— Your instructions —
Exactly and without additions, transcribe the line that contains "手に起動するのはなぜ？初心" and every line after it in the data.

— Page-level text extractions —

▼▼▼

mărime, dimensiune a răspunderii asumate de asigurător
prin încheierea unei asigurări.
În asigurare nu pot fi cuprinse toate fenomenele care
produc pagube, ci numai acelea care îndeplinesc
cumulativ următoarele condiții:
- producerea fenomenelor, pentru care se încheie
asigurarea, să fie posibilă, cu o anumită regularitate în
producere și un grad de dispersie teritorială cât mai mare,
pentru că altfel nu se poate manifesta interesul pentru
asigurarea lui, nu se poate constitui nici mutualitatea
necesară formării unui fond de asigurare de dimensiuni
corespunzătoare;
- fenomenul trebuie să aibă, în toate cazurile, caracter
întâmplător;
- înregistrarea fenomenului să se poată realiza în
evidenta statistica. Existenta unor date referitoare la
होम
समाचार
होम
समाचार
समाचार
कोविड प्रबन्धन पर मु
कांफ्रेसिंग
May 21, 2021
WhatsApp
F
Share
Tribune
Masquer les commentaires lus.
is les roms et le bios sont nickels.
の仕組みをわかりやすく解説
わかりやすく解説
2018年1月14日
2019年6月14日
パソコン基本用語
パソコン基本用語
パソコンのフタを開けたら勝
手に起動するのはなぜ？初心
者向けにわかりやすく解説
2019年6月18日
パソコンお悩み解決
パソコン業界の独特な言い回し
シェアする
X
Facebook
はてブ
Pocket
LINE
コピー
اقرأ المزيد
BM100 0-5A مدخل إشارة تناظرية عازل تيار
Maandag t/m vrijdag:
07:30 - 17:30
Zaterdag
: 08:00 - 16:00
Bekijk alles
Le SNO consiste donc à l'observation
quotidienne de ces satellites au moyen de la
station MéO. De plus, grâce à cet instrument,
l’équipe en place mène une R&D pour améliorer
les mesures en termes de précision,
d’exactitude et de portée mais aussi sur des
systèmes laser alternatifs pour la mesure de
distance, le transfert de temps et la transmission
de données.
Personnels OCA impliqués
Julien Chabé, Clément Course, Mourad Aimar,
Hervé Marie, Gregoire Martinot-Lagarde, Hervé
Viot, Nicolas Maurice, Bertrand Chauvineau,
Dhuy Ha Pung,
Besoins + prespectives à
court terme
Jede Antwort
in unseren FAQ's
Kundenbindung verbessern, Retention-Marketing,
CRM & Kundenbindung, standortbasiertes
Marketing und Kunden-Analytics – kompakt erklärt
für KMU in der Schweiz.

▲▲▲

— Reply to the exercise —
手に起動するのはなぜ？初心
者向けにわかりやすく解説
2019年6月18日
パソコンお悩み解決
パソコン業界の独特な言い回し
シェアする
X
Facebook
はてブ
Pocket
LINE
コピー
اقرأ المزيد
BM100 0-5A مدخل إشارة تناظرية عازل تيار
Maandag t/m vrijdag:
07:30 - 17:30
Zaterdag
: 08:00 - 16:00
Bekijk alles
Le SNO consiste donc à l'observation
quotidienne de ces satellites au moyen de la
station MéO. De plus, grâce à cet instrument,
l’équipe en place mène une R&D pour améliorer
les mesures en termes de précision,
d’exactitude et de portée mais aussi sur des
systèmes laser alternatifs pour la mesure de
distance, le transfert de temps et la transmission
de données.
Personnels OCA impliqués
Julien Chabé, Clément Course, Mourad Aimar,
Hervé Marie, Gregoire Martinot-Lagarde, Hervé
Viot, Nicolas Maurice, Bertrand Chauvineau,
Dhuy Ha Pung,
Besoins + prespectives à
court terme
Jede Antwort
in unseren FAQ's
Kundenbindung verbessern, Retention-Marketing,
CRM & Kundenbindung, standortbasiertes
Marketing und Kunden-Analytics – kompakt erklärt
für KMU in der Schweiz.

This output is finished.